El anuncio nietzscheano de la muerte de Dios dio lugar a una nueva visión del mundo que ha tenido enorme influencia en la historia del pensamiento del último siglo, y no sólo del pensamiento. Que puede resumirse así: la religión, a estas alturas de la Historia, es ya superflua, y hasta tóxica: el opio del pueblo. No la necesitamos ya: para explicar el mundo, tenemos la ciencia; para gobernarlo, la tecnología; para prosperar, la economía global; para controlar el poder, la democracia liberal.

Pero nosotros tenemos ventaja sobre Nietzsche: él tuvo que contentarse con imaginar una sociedad arreligiosa, nosotros hemos asistido a la erección y el derrumbe de Estados que hicieron del ateísmo su religión oficial, y hemos aprendido que la muerte de Dios trae consigo la abolición del hombre.

No, las cosas no son exactamente como las imaginó Nietzsche. Es verdad que la religión no es necesaria para la supervivencia del individuo, pero resulta vital para la conservación de las sociedades. De las cuatro preguntas que formulaba Kant sobre el hombre (¿qué puedo saber?, ¿qué debo hacer?, ¿qué puedo esperar?, ¿qué es el hombre?), tres se abren finalmente a la religión. Es cierto que existen otras fuentes para responder a ellas, pero la religión sigue siendo el repertorio principal de respuestas a las preguntas en busca del sentido. Y la que proporciona un fundamento más sólido. Por eso ahora, desde diversas posiciones, se levantan voces que reclaman una atenuación de los postulados laicistas.

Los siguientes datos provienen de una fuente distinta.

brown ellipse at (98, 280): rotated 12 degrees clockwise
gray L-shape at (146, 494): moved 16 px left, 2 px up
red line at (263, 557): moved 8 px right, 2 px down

Jonathan Sacks, Gran Rabino de las congregaciones judías de la Commonweatlh, explicaba hace unos años en Cuadernos de Pensamiento Político cómo la religión mantiene y regenera el entramado ético de las sociedades y fundamenta la visión compartida del bien común en la que se basa la convivencia social: la fe construye comunidades y aparta nuestra atención de nosotros mismos, lo que da resonancia emocional al altruismo.

Pero se me dirá que el rabino Sacks barre para casa. Vayamos al otro extremo. Jürgen Habermas -al que no podemos acusar de ser un devoto santurrón- ha pasado de considerar que la religión es una «realidad alienante», una «ilusión irracional» que una sociedad moderna no necesita para nada, a defenderla como el fundamento de la convivencia social.

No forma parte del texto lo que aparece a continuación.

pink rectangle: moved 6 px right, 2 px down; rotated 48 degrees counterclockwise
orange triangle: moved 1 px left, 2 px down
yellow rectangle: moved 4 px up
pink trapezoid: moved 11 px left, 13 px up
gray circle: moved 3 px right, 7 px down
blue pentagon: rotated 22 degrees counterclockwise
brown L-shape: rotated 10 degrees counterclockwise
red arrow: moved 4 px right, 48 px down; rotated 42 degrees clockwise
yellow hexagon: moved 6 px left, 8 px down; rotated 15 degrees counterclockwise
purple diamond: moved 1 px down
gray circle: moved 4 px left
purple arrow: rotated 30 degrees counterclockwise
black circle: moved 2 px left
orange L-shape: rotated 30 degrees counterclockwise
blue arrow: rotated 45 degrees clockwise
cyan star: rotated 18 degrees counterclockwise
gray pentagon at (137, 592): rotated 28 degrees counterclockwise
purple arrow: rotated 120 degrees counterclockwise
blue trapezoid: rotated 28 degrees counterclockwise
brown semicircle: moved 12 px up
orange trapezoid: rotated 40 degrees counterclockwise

Para Habermas el hombre ha perdido el horizonte del sentido: primero se ha desorientado ante los imperativos y las exigencias del utilitarismo, y luego ha sufrido la devastación del naturalismo. La sociedad necesita iniciar un nuevo proceso de regeneración moral, y para ello propone avivar las convicciones religiosas.

No, Nietzsche: la ética es autónoma, pero sale beneficiada cuando acepta el impulso que le ofrece la religión: «haz el bien, evita el mal». Si la religión es el opio del pueblo, sólo lo es en cuanto es capaz de calmar el dolor, mitigar el sufrimiento y levantar la esperanza para aspirar a un bien más alto.

Sin religión, las sociedades carecen de la visión compartida del bien común que sustenta la convivencia, los valores fundamentales se convierten en asunto de elección personal, la violencia del César sólo encuentra freno en una violencia equivalente opuesta a ella, la moralidad y la responsabilidad se difuminan, el individualismo se desata.

La soledad de la que nos habla ahora Greenaway es una vieja conocida nuestra, de la que ya nos hablaba el hagiógrafo: es una soledad poblada de aullidos.